Asgari ücrete yapılan zam bir açıdan beklediğimiz gibiydi bir açıdan da bizi çok öfkelendirdi. Beklediğimiz gibi derken bunu hak ettiğimiz anlamına gelmiyor elbette ki… Ama aylarca “hedef enflasyon” oranında zam yapılacağı söylenip herkesin beklentisi düşürüldü, 25 bin TL’nin üzerinde bekleyen neredeyse yoktu. Temmuz ayında zaten asgari ücrete zam yapılmamıştı. Ev kiralarının, gıda fiyatlarının uçtuğu bir dönemde 22.104 TL ile bir kez daha açlığa, sefalete mahkûm ettiler bizi. Asgari ücretle ay sonunu getirmemiz imkânsız. Gün geçtikçe zorlaşan hayat koşuları nedeniyle fabrikada artık sürekli mesaiye kalmaya başladık. Özellikle evini tek başına geçindirmek zorunda olan çoğu arkadaşımız 8 saatlik vardiyanın üzerine bir vardiya daha çalışıyor. Yani günlük 16 saat çalışarak gelirini/ücretini bir miktar yükseltebiliyor. Hâl böyle olunca neredeyse tüm vaktimiz fabrikada geçiyor, eve gittiğimizde halimiz bile kalmıyor. Ailelerimizle evde bile doğru düzgün vakit geçiremiyoruz. Dışarıya çıkıp yemek yemeyi, sinemaya, tiyatroya gidip sosyalleşmeyi çoktan unuttuk, bunları saymıyoruz bile. Sağlıklı bir yaşam için haftada en az 2-3 defa kırmızı et veya balık yememiz gerektiği söyleniyor fakat biz asgari ücretle değil haftada 2-3 defa et yemeyi evimize doğru düzgün sebze alamıyoruz. Türk-İş’in 30 Aralıkta açıkladığı “Açlık ve Yoksulluk Sınırı” verilerine göre;
Yukarıdaki veriler de gösteriyor ki asgari ücret sağlıklı, dengeli ve yeterli beslenebilmeye bile yetmiyor. Tek başına yaşamak mümkün değil. Mutfak enflasyonunun yıllık ortalaması asgari ücrete yapılan zammın iki katından bile fazla. Her şey artık ateş pahası ama televizyon kanallarına çıkıp pişkin pişkin “fakir hayat en sağlıklı hayat” diyorlar. “Bakın asgari ücret elli de olsa elli verin yine elli harcar insanlar. Yüz verin yüz harcarlar. Bunun sonu yok ki. Her zaman söylerim fakir hayat en sağlıklı hayat. Yani asgari ücrete üzülmesinler, kendi hayatlarını asgari ücrete göre organize etsinler” diyen utanmazlar, “kuru fasulyede protein, et de protein diyebiliyorlar. Mütevazılığı öğrenmeniz gerekiyor” diyerek akıl veriyorlar. Şatafatlı hayatlarından bir parça olsun ödün vermeyip bizden asgari ücretle mütevazılığı öğrenmemiz gerektiğini söyleyenlerin gidip bir market fiyatlarına bakmalarını veya emekçilerin nasıl bir yoksulluk ve yoksunlukla yaşam mücadelesi verdiklerini anlamalarını bekleyemeyiz. Çünkü onlar geçmişte “ekmek bulamıyorlarsa, pasta yesinler” diyen, bugün “hurmalı manda yoğurdu” tarifi veren “biz şiir yazmıyoruz şiir gibi yaşıyoruz” diyenlerin sınıfından geliyorlar. Bizi ağır zamlar, yüksek enflasyon altında düşük ücretlerle yaşam savaşı vermek zorunda bırakanlar, sefalete mahkûm edenler tabi şiir gibi yaşarlar…

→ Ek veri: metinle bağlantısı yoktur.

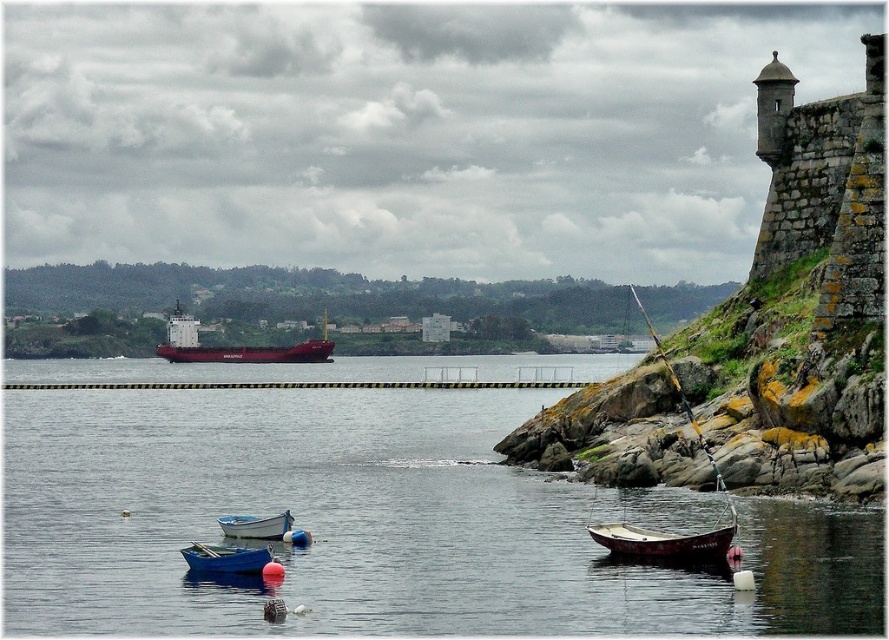 You are standing at the center of the image and want to locate the wooden boat at lower right. According to the coordinates provided, in which direction should you look to find it?

The wooden boat at lower right is located at coordinates point [667,541]. Since you are at the center, you should look towards the lower right direction to find it. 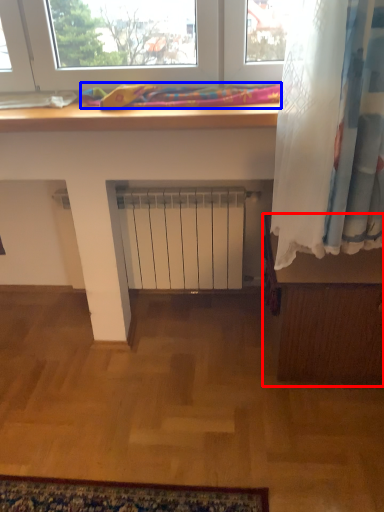 Question: Which of the following is the farthest to the observer, furniture (highlighted by a red box) or bedding (highlighted by a blue box)?

Choices:
 (A) furniture
 (B) bedding

Answer: (A) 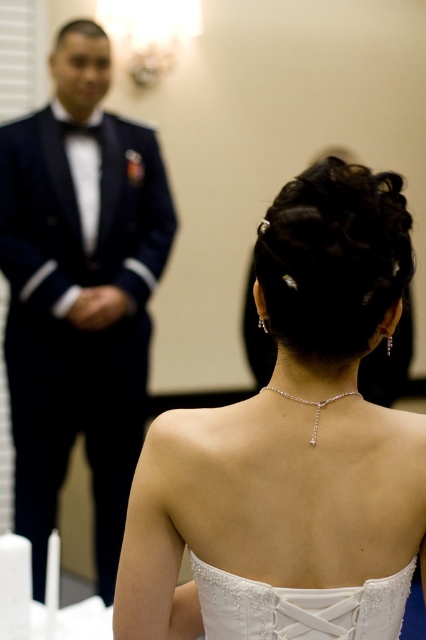 You are a photographer at a formal event and need to position a light source to highlight the shiny black suit at left. Given the coordinates provided in the description, where should you place the light relative to the suit to achieve the best reflection?

The shiny black suit at left is located at point coordinates, so placing the light source directly in front of the suit at those coordinates would best capture its reflective surface.

You are a photographer at a wedding venue and need to adjust the lighting between the white satin dress at center and the white lace dress at back. The minimum distance required for proper lighting adjustment is 20 centimeters. Based on the scene, can you safely adjust the lighting between them?

The white satin dress at center is only 18.10 centimeters away from the white lace dress at back, which is less than the required 20 centimeters. Therefore, you cannot safely adjust the lighting between them without risking interference between the dresses.

Looking at this image, based on the scene description, where is the white satin dress at center in relation to the shiny black suit at left?

The white satin dress at center is to the right of the shiny black suit at left. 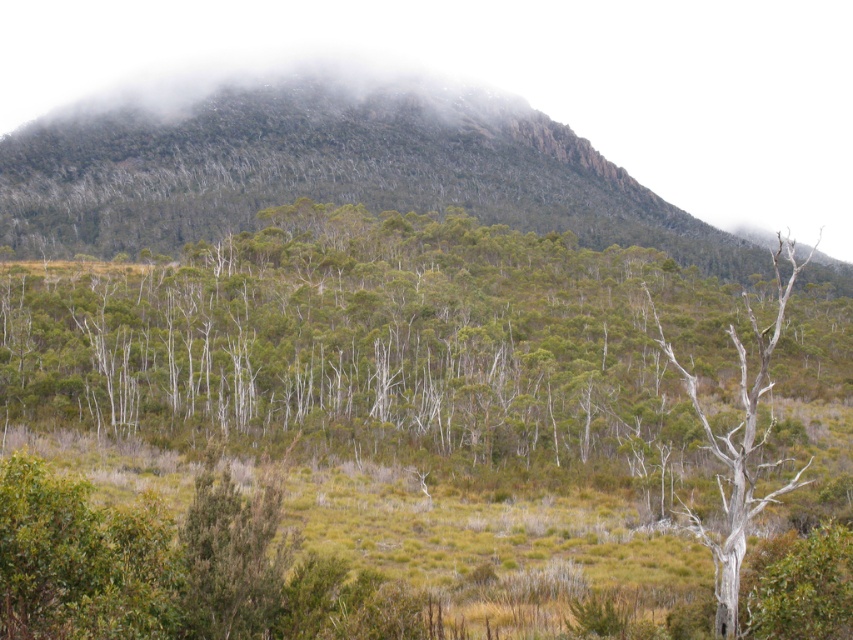 You are standing in the mountainous landscape described. You see a point marked at coordinates [376,342]. What does this point indicate?

The point at coordinates [376,342] marks the location of green matte trees at center.

You are standing at the base of the mountain and looking towards the peak. There are two points marked on the mountain slope. One is at coordinates point (502, 435) and the other at point (721, 486). Which point is closer to you?

Point (721, 486) is closer to you because it is in front of point (502, 435). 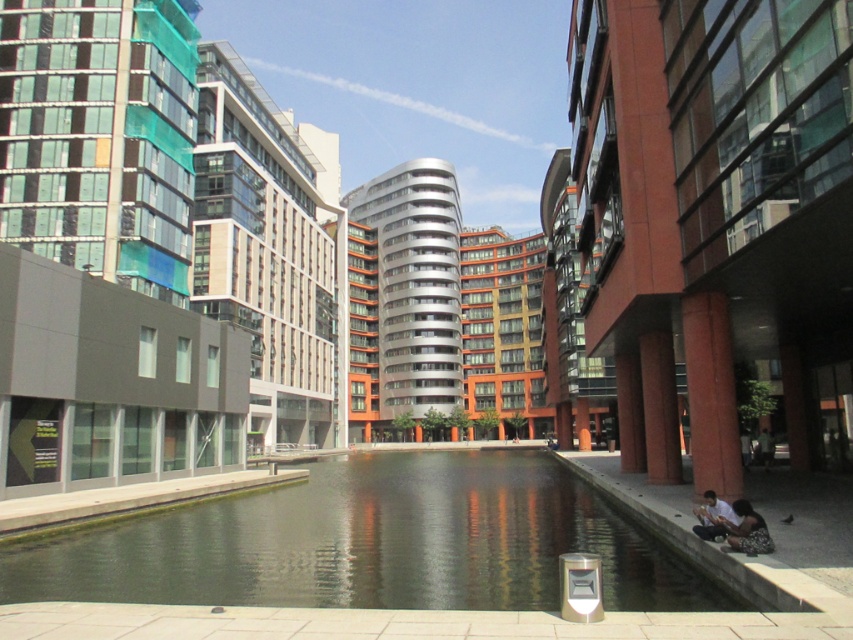 You are standing at the edge of the waterway in the urban scene. There are two points marked in the image. One is at coordinates point (770, 544) and the other is at point (711, 529). Which point is closer to your viewpoint?

Point (770, 544) is closer to the camera than point (711, 529). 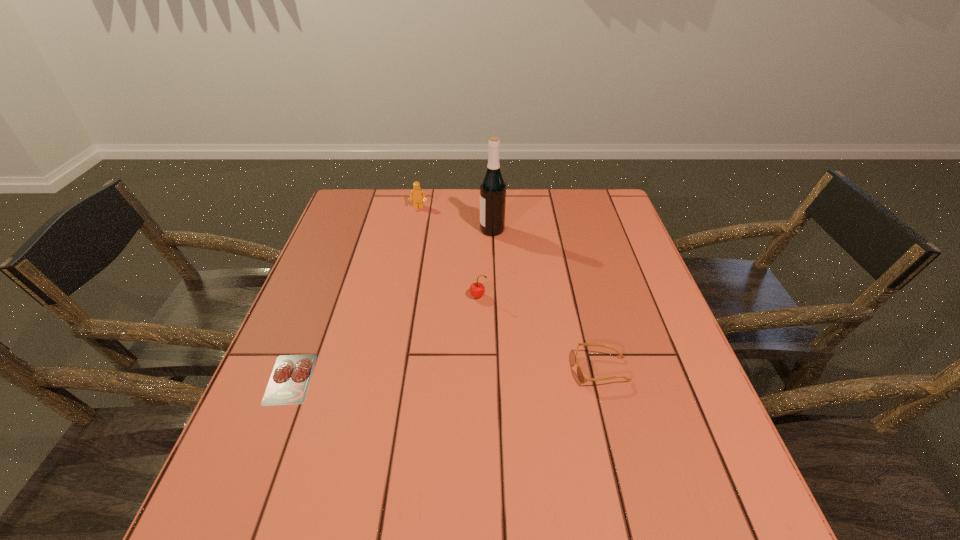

Geçenlerde fabrikada bir kadın arkadaşım çocuklarının dışarda balık yemek istediğini ama gidemediklerini söyledi: “Dört kişiyiz bir gün dışarda yemek yersek en az 2000 TL harcayacağız, nasıl gidelim o parayla acil bir ihtiyacımızı karşılarız ancak” dedi. İnsan durup düşünmeden, sorgulamadan edemiyor. Biz nasıl ve ne için yaşıyoruz, sadece çalışmak için mi? Bir gün ağız tadıyla ay sonunu getirme kaygısı olmadan dışarda yemek yemeyi, yaşamdan tat almayı hak etmiyor muyuz? Yaşamlarımız evden işe, işten eve bir yük hayvanından farksız geçiyor. Bu gidişat insanın kendisine olan öz saygısını zedeliyor, değersizlik hissiyatını derinleştiriyor. Böyle olunca da umutsuzluk ve çıkışsızlık duygusu büyüyor, içe kapanma, kendini toplumdan yalıtma ve depresyon yaygınlaşıyor.
Bu gidişata dur diyecek olan bizleriz. Kabullenmek yerine reddetmeli ve mücadele etmeliyiz. Biz işçiler, emekçiler hele de mutfaktaki yangınla en çok boğuşan biz kadınların bu sefalet koşullarına karşı durmamız gerekiyor. Asgari Ücret ve İşçi Sınıfı yazımızda şöyle demiştik: “İşçi ailesinin en temel yaşam gereksinimlerini elde edebilmesi için esasında eline geçmesi gereken ücret, yoksulluk sınırı olarak tanımlanan 67 bin liradır. Bu rakam hem bir işgücünün asgari üretim fiyatı hakkında hem de asgari ücretin artırılması talep edilirken neyin ölçü alınması ve nereye bakılması gerektiği konusunda da fikir vermektedir. Bu nedenle biz, asgari ücretin dört kişilik bir ailenin ihtiyaçlarına göre belirlenmesini savunuyoruz!” Bu talebimizi tüm işçi ve emekçilere ulaştırmalı ve bizi umutsuzluğa, çıkışsızlığa iten bu düzene karşı birleşmeli, kenetlenmeliyiz.